Lord Sri Krishna had his share of childhood pranks. He used to steal butter from the kitchen. As a teenager he stole the clothes of "Gopikas" (milkmaids) from the river bank and hide in a tree. He asked the Gopikas to come out of the water without wearing clothes.
Lord Krishna had eight wives and an eternal lover "Radha". Radha was married to a transgender known as "Ayan" who could not satiate her love. Radha remained Krishna's love interest without tying the nuptial knot or the sacrament of marriage.
Lord Krishna spent time with Radha in Vrindavan and they enjoyed being together. Radha was Krishna's childhood friend and soul mate. Radha and Krishna's love was divine and they were inseparable.
It is believed that Lord Krishna and Radha used to meet each other secretly in Vrindavan. Lord Krishna used to play the melodious flute every day by the lakeside that used to captivate Radha to come and meet Lord Krishna.

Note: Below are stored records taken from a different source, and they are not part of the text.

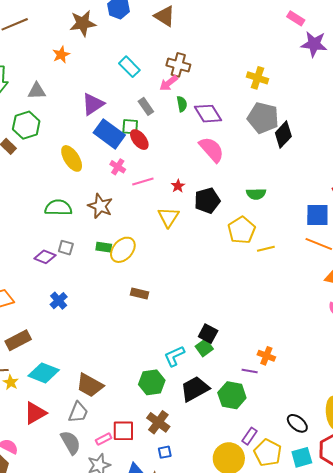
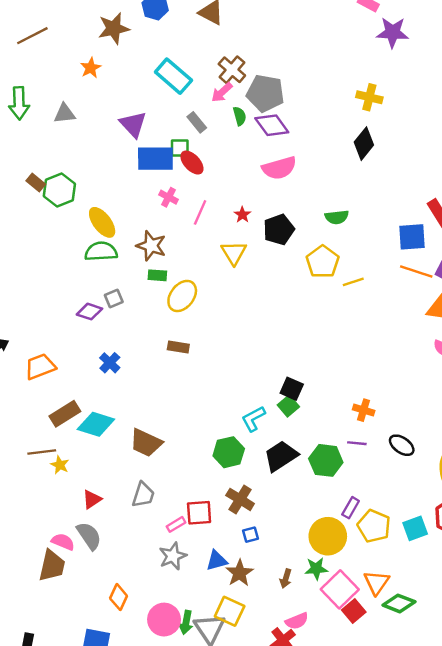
brown cross: (178, 65) -> (232, 70), turned 30
cyan rectangle: (129, 67) -> (173, 76), size x1.4
yellow cross: (257, 78) -> (369, 97), moved
purple triangle: (93, 104) -> (133, 124), turned -35
gray pentagon: (263, 118) -> (265, 93), moved
green hexagon: (26, 125) -> (59, 190), moved
blue rectangle: (109, 134) -> (155, 159), turned -32
pink semicircle: (211, 150) -> (279, 168), turned 120
yellow ellipse: (72, 158) -> (102, 222), moved
pink line: (143, 181) -> (200, 212), turned -45
green rectangle: (104, 247) -> (157, 275), moved
gray square: (66, 248) -> (114, 299), turned -35
brown rectangle: (139, 294) -> (178, 347), moved
purple line: (250, 371) -> (357, 443), moved
cyan diamond: (44, 373) -> (96, 424), moved
brown trapezoid: (90, 385) -> (146, 443), moved
red triangle: (35, 413) -> (92, 499), size x0.7
black ellipse: (297, 423) -> (402, 445), moved
gray semicircle: (71, 443) -> (89, 536), moved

Though Radha was married to Ayan, her heart-throb was Krishna. Radha was madly in love with Krishna. Once her husband Ayan saw her going to the jungle and doubted may be because he is impotent Radha is having an extramarital affair. So one day he followed Radha along with some people to see where she actually goes. Krishna already knew about this and took the form of Goddess Kali (as Ayan was a devotee of Kali) to save Radha from the image of an unfaithful wife.
According to the believed facts, Radha is never separate from Lord Krishna. The bond of love between Lord Krishna and Radha was not physical, rather it was a spiritual and pure form of devotion. So, it is said that Lord Krishna and Radha are two different manifestations of the divine principle.
Once Sri Krishna rescued 16000 captive girls from the demon "Narakasura". When they sought refuge he told them to marry him in their mind and thus they became his wives.
It is believed that Lord Sri Krishna had 16008 wives as explained above. He wedded eight wives namely Rukmini, Satyabhama, Jambavati, Kalindi, Mitravinda, Nagnajiti, Bhadra, Lakshmana, and rescued wives of 16000.
Lord Krishna was born in Mathura but Dwarka is believed to be Lord Krishna's kingdom; it is believed that Krishna moved to Dwarka with his subjects after defeating Kansa.
The Radha-Krishna amour is a love legend of all times. It's indeed hard to miss the many legends and paintings illustrating the Radha-Krishna affair is the most memorable. Krishna's relationship with Radha, his favorite among the 'gopis' (cow-herding maidens), has served as a model for male and female love in a variety of art forms, and since the sixteenth century appears prominently as a motif in North Indian paintings. The allegorical love of Radha has found expression in some great Bengali poetical works of Govinda Das, Chaitanya Mahaprabhu, and Jayadeva the author of Geet Govinda. Krishna's youthful dalliances with the 'gopis' are interpreted as symbolic of the loving interplay between God and the human soul. Radha's utterly rapturous love for Krishna and their relationship is often interpreted as the quest for union with the divine. This kind of love is of the highest form of devotion in Vaishnavism, and is symbolically represented as the bond between the wife and husband or beloved and lover. Radha, daughter of Vrishabhanu, was Krishna's lover during that period of his life when he lived among the cowherds of Vrindavan. Since childhood they were close to each other - they played, they danced, they fought, they grew up together and wanted to be together forever.
Lord Sri Krishna wears a Peacock feather on his crown.
It is amusing to note that India's national bird Peacock never mates with its female but eats the semen discharged by the male to conceive babies.